*** DATA FOR PROCESSING ***
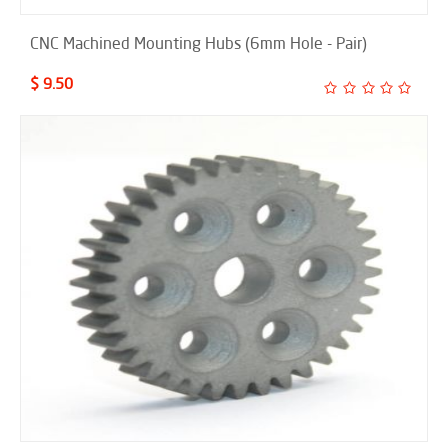
CNC Machined Mounting Hubs (6mm Hole - Pair)
$ 9.50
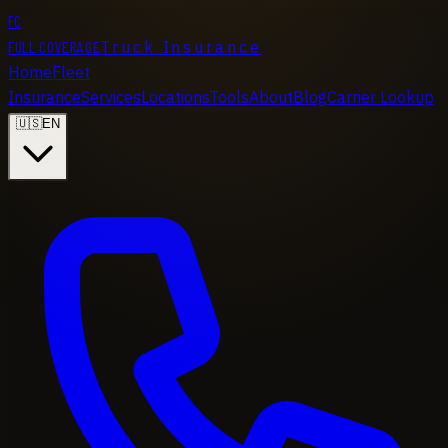
FC
FULL COVERAGE
Truck Insurance
Home
Fleet
Insurance
Services
Locations
Tools
About
Blog
Carrier Lookup
🇺🇸
EN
*** End of DATA FOR PROCESSING ***
## TASK PROMPT
All of the data must be repeated exactly, except for the pictures.

## ANSWER SECTION
CNC Machined Mounting Hubs (6mm Hole - Pair)
$ 9.50
FC
FULL COVERAGE
Truck Insurance
Home
Fleet
Insurance
Services
Locations
Tools
About
Blog
Carrier Lookup
🇺🇸
EN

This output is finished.